School leaders, public health authorities, concerned parents, and alumni from Colorado Springs schools gathered at District 11’s administration building on Tuesday. Their voices carried the weight of first-hand experiences, revealing the tragic toll fentanyl has exacted on young lives.

Matt Weis, an alumnus of Academy School District 20, recounted the loss of his best friend Xavier: “He took a Percocet pill that he thought would alleviate his pain from basketball practice. And that pill turned out to be 99% fentanyl.”

Another heartrending account came from Matt Riviere, a Colorado Springs parent who lost both his sons, Andrew and Steven, to fentanyl poisoning.

“They took a drug. Bad choice. But it was laced with a lethal amount of fentanyl. So I don’t look at that as an overdose. I look at that as a poisoning,” said Riviere.

According to the Drug Enforcement Administration (DEA), fentanyl stands as the single deadliest drug threat the nation has ever faced. In El Paso County alone, a staggering 96 overdose deaths in 2022 were linked to fentanyl. Among them, two were teenagers aged between 13 and 18.

“If you haven’t seen what this drug looks like, you might accidentally take it… Just teaching our kids isn’t sufficient. We need to teach everyone in our community,” explained Wendy Birhanzel, District 2 Superintendent, on awareness of how fentanyl can be hidden.

Congressman Doug Lamborn spoke about his legislative initiative, The Protecting Kids from Fentanyl Act, aimed at tackling the crisis head-on. The bill would give Colorado access to $146 million in grant funding to be put toward combating the crisis.

A primary focus of the proposed legislation is to equip schools with Narcan, a life-saving overdose reversal medication.

“A dose of Narcan saves lives… We know it… Having this type of legislative support from Congressman Lamborn and others allows us to be prepared to ensure that all our students are given not just that first chance, but sometimes that second chance,” said Michael Gaal, District 11 Superintendent, underscoring the vital role such support plays in ensuring students’ safety.

The legislation also emphasizes bolstering educators’ knowledge, enabling them to provide students with critical information that can potentially save lives. As Riviere highlighted, educators’ proficiency in discussing these critical topics with students is paramount.

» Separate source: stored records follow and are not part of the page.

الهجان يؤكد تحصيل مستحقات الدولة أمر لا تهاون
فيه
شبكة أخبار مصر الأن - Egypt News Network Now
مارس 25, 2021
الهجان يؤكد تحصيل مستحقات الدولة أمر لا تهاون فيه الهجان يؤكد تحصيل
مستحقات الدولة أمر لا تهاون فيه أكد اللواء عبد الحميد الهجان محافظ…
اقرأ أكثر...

“You need to be the smartest people in the room when you’re talking to your students. You need to know these facts. They need to roll off your tongue. They need to have these courageous conversations with their students. Educate, inform, and warn your students so they don’t wind up like my two boys,” Riviere urged.

This marks the second introduction of Congressman Lamborn’s bill, and he remains hopeful that this time, legislators will recognize the urgency and importance of its passing.